Sadly, the song he talks about at the end doesn't seem to be on YouTube, which is a shame, since it's a fine version of his pal Warren Zevon's "Werewolves of London," especially appropriate given that the show was recorded on Halloween.

Monday, March 24, 2014

I Knew the Bride (When She Used to Rock-n-Roll)

I love the polished studio version of this but boy howdy do they shred it live.

I never realized how much lead Billy Bremner played—I just assumed it was Dave Edmunds.

Friday, March 21, 2014

Lay Lady Lay

We know Bob Dylan loved what Elvis Presley and Jimi Hendrix had done to his songs. I've love to know what he thought of what this Isley Brothers cover.

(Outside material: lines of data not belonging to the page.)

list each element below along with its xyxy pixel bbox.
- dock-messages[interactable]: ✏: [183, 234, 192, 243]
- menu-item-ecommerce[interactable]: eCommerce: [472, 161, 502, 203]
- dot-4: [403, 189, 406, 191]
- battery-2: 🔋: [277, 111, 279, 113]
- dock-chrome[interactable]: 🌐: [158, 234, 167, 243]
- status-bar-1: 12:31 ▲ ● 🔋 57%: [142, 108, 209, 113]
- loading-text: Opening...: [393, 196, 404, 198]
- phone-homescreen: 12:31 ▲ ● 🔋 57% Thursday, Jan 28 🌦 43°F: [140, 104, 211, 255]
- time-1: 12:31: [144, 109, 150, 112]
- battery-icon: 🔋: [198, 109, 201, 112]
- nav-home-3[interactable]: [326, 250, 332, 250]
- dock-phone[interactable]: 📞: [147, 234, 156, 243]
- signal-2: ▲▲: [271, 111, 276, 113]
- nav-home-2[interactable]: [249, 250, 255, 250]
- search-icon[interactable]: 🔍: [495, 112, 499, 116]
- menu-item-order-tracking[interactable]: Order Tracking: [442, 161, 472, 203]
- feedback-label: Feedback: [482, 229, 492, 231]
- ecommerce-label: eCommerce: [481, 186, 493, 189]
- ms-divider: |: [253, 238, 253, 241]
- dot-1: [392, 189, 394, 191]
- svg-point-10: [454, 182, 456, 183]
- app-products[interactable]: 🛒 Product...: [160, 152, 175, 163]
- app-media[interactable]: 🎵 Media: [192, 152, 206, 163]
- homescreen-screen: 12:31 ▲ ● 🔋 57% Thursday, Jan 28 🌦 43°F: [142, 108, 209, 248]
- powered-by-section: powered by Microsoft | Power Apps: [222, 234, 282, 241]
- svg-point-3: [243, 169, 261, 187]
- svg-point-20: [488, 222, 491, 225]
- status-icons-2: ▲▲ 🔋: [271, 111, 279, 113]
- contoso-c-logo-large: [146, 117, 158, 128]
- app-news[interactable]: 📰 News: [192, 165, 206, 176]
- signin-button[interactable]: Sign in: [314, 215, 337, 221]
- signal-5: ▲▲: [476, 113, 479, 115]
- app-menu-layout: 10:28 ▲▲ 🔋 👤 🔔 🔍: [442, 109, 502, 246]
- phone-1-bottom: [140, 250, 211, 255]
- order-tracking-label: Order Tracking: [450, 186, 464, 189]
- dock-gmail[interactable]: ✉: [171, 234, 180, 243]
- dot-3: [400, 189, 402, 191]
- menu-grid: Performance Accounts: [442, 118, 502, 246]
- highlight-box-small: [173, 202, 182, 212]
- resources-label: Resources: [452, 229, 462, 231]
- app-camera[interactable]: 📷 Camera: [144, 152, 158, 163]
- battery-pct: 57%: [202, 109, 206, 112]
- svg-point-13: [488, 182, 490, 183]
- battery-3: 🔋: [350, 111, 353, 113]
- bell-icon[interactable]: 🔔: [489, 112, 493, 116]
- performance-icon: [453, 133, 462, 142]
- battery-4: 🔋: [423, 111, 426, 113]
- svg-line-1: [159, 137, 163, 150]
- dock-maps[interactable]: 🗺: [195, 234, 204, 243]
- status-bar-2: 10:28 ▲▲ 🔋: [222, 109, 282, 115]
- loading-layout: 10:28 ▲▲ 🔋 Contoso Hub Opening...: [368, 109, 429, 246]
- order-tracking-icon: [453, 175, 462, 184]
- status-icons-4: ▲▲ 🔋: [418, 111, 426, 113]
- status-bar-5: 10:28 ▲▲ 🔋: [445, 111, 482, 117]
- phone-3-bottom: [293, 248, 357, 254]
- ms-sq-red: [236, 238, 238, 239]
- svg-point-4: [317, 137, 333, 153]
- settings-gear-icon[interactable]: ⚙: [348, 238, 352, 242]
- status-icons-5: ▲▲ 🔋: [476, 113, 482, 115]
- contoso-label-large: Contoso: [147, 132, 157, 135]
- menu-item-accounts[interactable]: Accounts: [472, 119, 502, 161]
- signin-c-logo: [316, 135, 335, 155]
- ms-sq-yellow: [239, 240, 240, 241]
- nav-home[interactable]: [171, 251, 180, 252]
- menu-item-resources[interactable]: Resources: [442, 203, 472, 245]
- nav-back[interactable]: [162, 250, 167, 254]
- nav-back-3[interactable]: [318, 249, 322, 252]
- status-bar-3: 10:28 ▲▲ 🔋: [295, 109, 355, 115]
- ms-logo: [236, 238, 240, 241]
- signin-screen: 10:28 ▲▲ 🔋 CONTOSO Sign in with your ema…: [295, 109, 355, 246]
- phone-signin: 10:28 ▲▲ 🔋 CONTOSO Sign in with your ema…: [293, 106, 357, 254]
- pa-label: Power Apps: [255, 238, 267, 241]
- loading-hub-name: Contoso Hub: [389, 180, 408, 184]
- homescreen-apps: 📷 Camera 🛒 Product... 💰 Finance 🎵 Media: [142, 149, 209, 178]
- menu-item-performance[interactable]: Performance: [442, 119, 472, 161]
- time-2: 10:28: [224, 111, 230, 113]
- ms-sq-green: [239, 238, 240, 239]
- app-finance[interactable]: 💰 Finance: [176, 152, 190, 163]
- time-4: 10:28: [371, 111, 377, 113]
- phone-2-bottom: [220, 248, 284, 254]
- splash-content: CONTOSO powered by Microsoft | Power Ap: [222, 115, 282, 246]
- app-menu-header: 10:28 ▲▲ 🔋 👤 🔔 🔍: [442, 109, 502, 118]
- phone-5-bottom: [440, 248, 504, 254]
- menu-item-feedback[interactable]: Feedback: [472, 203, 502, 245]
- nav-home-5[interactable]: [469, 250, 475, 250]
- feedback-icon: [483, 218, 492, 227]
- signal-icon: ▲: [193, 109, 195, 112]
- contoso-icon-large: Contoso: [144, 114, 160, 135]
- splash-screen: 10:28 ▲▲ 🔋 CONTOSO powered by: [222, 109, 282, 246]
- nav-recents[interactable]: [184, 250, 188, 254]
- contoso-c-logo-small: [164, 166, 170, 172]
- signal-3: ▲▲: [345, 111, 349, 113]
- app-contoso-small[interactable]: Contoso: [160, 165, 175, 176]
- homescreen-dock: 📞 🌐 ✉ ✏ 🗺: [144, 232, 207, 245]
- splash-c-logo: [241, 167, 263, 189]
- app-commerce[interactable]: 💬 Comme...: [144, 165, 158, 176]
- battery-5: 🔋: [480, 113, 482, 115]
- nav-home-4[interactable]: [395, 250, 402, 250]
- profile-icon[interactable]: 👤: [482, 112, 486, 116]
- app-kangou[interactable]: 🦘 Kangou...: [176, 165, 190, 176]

I like Bob's version just fine—I used to love it, but the vocal style he tried out for a while just doesn't work for me any longer, and yes, I get the irony in preferring Bob Dylan's earlier and later vocals to his briefly used croon. But the Isleys just make this their own in a way very few artists could, only tweaking the arrangement and melody ever so slightly, yet throwing down the gauntlet to the singer-songwriters of the day, showing they were more than capable of playing on anyone's turf, and underling just what an amazing band they were, even after their initial heyday and before guitar whiz Ernie officially joined. It's a tiny bit longwinded, sure, but when the mood's this intoxicating, who's really going to complain?

Monday, March 17, 2014

RIP Scott Asheton

Well. No fun indeed. There are never enough drummers named Scott in this world, but this one's definitely a big loss.

Who on earth would ever have expected Iggy Pop to be the sole member of the original band to still be around?

Friday, March 14, 2014


These guys were the biggest band in the world for a while.

Thursday, March 13, 2014

Please, Please, Please, Let Me Get What I Want

So very, very lovely.

And buried on a b-side. Incredible. 

Monday, March 10, 2014

Billie Jean

No. No. I will not dance on the floor in the round with oh all right fine. Dammit.


Saturday, March 8, 2014

Southern Man

In which the amazing "Gimme Shelter" vocalist takes one of Neil Young's greatest songs, if possible, to an even higher height.

We all know the feud between Lynyrnd Skynyrd and ol' Neil wasn't real. Many haven't seemed to notice or grok the background singers in "Sweet Home Alabama"—including, yes, a certain Merry Clayton—catcalling "boo! boo! boo!" to the very mention of Alabama Governor George Wallace's name. "Sweet Home Alabama" is a far more nuanced song than generally acknowledged. Meanwhile, Mr. Young's song can be criticized as something of a carpetbagging attack on a culture of which he, as a Canadian living in California, couldn't really understand or have any sort of in-depth knowledge, even as he appropriated many of its artistic hallmarks. [And, yes, I know they were probably responding to "Alabama" and not "Southern Man."]

Even were any of that true, however, having an African-American gospel singer from Louisiana cover Neil Young's song blows any such criticisms into dust. If there's anything at all disappointing about this version, it's that it's not twice as long.

Wednesday, March 5, 2014

Follow Your Arrow

Generally speaking, I'm not a big fan of the Dear Alex and Annie pop song that doles out life advice. But when it's this good and this catchy and could be commercially risky for its dispenser? That I can get behind.